Definition: Non-Homogeneous Poisson Process
A counting process $\{N_t\}_{t \geq 0}$ is a non-homogeneous Poisson process with intensity function $\lambda(t)$ if,
- $N_0 = 0$.
- For $0 < s < t$, $$ N_t - N_s \sim \mathrm{Poisson}\left(\int_{s}^{t} \lambda(x) \ dx\right). $$
- It has independent increments.
Definition: Continuous-Time Markov Chain
A continuous-time stochastic process $\{X_t\}_{t \geq 0}$ with discrete state space $\mathcal{S}$ is a continuous-time Markov chain if, $$ P(X_{t + s} = j \mid X_s = i, X_u, 0 \leq u < s) = P(X_{t + s} = j \mid X_s = i), $$ where $s, t \geq 0$ and $i, j, X_u \in \mathcal{S}$.

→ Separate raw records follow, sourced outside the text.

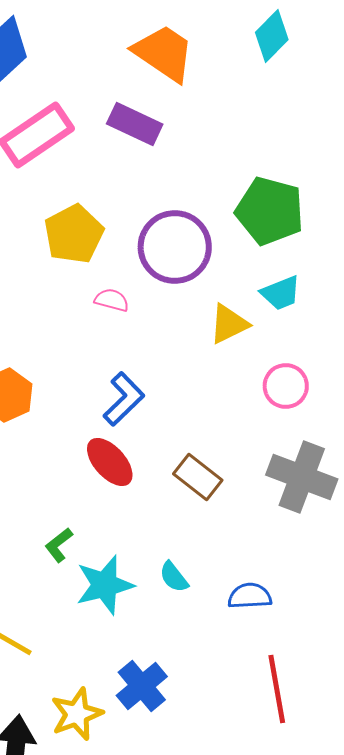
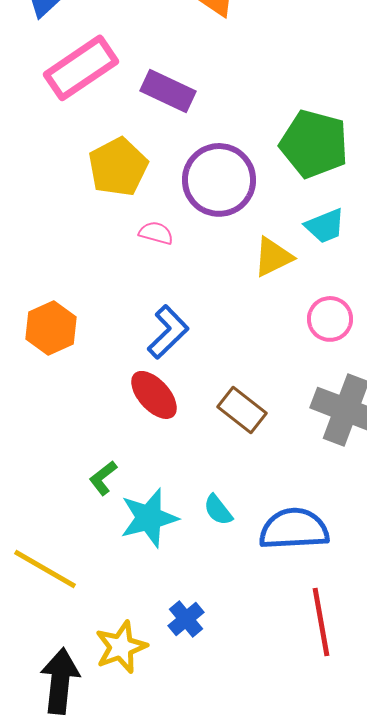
purple rectangle: (135, 124) -> (168, 91), moved
blue semicircle: (250, 596) -> (294, 529), size x1.6
blue cross: (142, 686) -> (186, 619), size x0.7

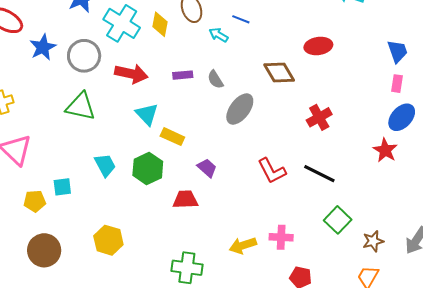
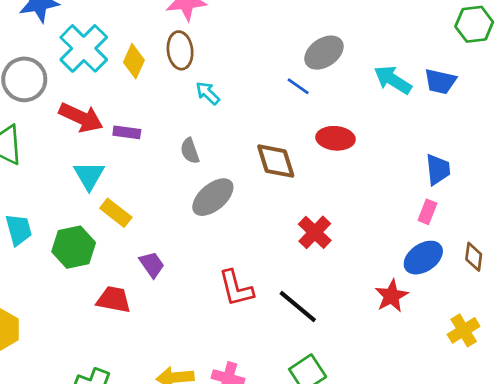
blue line: (241, 19) -> (298, 86), moved
purple rectangle: (183, 75) -> (127, 132), moved
red cross: (319, 117) -> (315, 232), turned -30

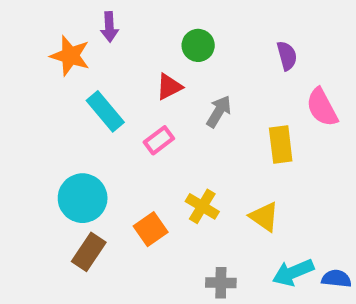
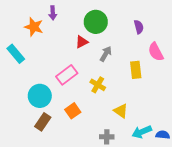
green circle: (198, 45) -> (96, 22), size x1.5
cyan rectangle: (105, 111) -> (16, 54), moved
pink rectangle: (159, 140) -> (67, 75), moved, size x1.5
yellow cross: (202, 206) -> (98, 85), moved
yellow triangle: (264, 217) -> (121, 111), moved

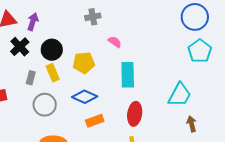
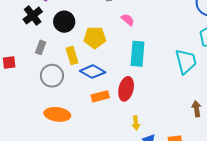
yellow rectangle: (53, 73) -> (72, 56), moved
cyan trapezoid: (180, 95) -> (186, 61), moved, turned -48
red ellipse: (135, 114) -> (126, 89), moved

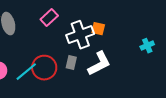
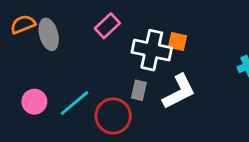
white cross: (80, 35) -> (152, 50), turned 32
red circle: (44, 68) -> (113, 116), moved

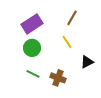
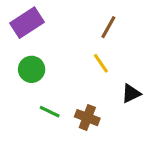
purple rectangle: (32, 24) -> (27, 23), moved
green circle: (32, 48) -> (32, 69), moved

The process is time-homogeneous if for $s, t \geq 0$ and all $i, j \in \mathcal{S}$, $$ P(X_{t + s} = j \mid X_s = i) = P(X_t = j \mid X_0 = i). $$ We then define the transition function as the matrix function $P(t)$ with entries of the matrix given by, $$ P(t)_{ij} = P(X_t = j \mid X_0 = i). $$
Theorem: Chapman-Kolmogorov Equations
For the transition function $P(t)$ we have,
- $P(s + t) = P(s) P(t)$
- $P(0) = I$ (identity matrix)
Proof
For the first property; If they are same for an arbitrary element $i, j$ of the matrix, then they are equal. $$ \begin{align*} P(s + t)_{ij} & = P(X_{s + t} = j \mid X_s = i) \newline & = \sum_k P(X_{s + t} = j, X_s = k \mid X_0 = i) \newline & = \sum_k P(X_s = k \mid X_0 = i) P(X_{s + t} = j \mid X_s = k, X_0 = i) \newline & = \sum_k P(X_s = k \mid X_0 = i) P(X_{s + t} = j \mid X_s = k) \newline & = \sum_k P(X_s = k \mid X_0 = i) P(X_t = j \mid X_0 = k) \newline & = \sum_k P(s)_{ik} P(t)_{kj} \newline & = (P(s) P(t))_{ij} \ _\blacksquare \end{align*} $$ The second property follows directly from the definition of the transition function.
Intuition: Holding Times
Define $T_i$ as the time the continuous-time Markov chain $\{X_t\}_{t \geq 0}$ that always starts in state $i$ stays in $i$ before moving to a different state, so that for any $s > 0$, $$ P(T_i > s) = P(X_u = i, 0 \leq u \leq s) $$ The distribution of $T_i$ is memoryless and thus exponential. We define $q_i$ such that, $$ T_i \sim \mathrm{Exponential}(q_i) $$ Remember that this means that the average time the process stays in $i$ is $\frac{1}{q_i}$. The rate of transition out of the state is $q_i$.
Note
We can have $q_i = 0$, meaning that the state $i$ is absorbing, $$ P(T_i > s) = 1. $$
Intuition: Embedded Markov Chain
We can define a new stochastic process by listing the states the chain visits. This will be a discrete time Markov chain called the embedded Markov chain with transition matrix $\tilde{P}$.
Note
The transition matrix $\tilde{P}$ has zeros along its diagonal! Why? Because the process cannot stay in the same state when it makes a transition.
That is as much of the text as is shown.